Wednesday, October 27, 2010

Slobodan,

Thank you for your email. I am not sure why you insist that I post my response without the benefit of the message that asked that I do so, but I have had stranger requests of late and I want you to know that.

Simply put, an ethnography is the study of a single culture, while ethnology is comparative, the study of more than one.

According to his biography, filmmaker Jean-Luc Godard studied ethnology as an undergraduate at the Sorbonne. In 1952, while travelling in South America, he attempted to make a first film, but never got beyond a series of tracking shots taken from a moving car. Claude Levi-Strauss worked similarly when conducting fieldwork in Brazil.

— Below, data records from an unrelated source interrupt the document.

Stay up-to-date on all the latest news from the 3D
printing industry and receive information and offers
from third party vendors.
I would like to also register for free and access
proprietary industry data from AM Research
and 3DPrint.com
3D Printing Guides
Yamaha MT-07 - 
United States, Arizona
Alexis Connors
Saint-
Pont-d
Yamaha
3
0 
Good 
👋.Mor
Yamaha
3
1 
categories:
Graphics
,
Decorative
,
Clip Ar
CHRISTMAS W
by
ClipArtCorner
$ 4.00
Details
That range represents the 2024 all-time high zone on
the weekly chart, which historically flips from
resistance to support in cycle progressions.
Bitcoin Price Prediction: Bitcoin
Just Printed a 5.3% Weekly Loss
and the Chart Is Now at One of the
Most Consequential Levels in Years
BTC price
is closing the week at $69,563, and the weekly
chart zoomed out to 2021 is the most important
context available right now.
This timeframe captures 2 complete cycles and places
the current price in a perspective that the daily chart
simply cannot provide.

My undergraduate degree is in anthropology, a BA from the University of Victoria, British Columbia. I went to UVic because I was interested in the Northwest Coast. Part of this interest came from contact with the Tsimshian and Tlingit peoples while growing up in the Skeena River salmon fishery. Unfortunately UVic’s program (at the time) emphasized quantitative methodologies and an aversion to looking critically at its discipline. The one mandatory 300 level course – 300A -- was called Kinship. I did not enjoy my time there and, though I have few regrets, consider it a waste.

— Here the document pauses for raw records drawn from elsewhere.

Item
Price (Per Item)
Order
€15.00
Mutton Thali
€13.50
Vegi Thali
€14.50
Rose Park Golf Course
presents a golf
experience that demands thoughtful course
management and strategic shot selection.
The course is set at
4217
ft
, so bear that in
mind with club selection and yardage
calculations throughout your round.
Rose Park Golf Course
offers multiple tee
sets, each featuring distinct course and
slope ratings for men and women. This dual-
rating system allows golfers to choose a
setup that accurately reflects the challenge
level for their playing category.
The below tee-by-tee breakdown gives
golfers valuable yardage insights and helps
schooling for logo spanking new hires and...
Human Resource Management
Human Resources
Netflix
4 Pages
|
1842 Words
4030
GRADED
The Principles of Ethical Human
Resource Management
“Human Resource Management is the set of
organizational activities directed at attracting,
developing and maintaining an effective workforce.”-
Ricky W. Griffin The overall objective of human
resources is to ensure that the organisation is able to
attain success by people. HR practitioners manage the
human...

But I did take some interesting electives, such as the social and political theory courses offered in Political Science, as well as a film theory course in English. I also took courses in Linguistics, Sociology and at the Faculty of Human and Social Development, where I wrote and published a critical survey on regional correction facilities with a former inmate of William Head Institution. If asked to sum up what was best about my education, I would describe it as a convergence of Marx and Foucault.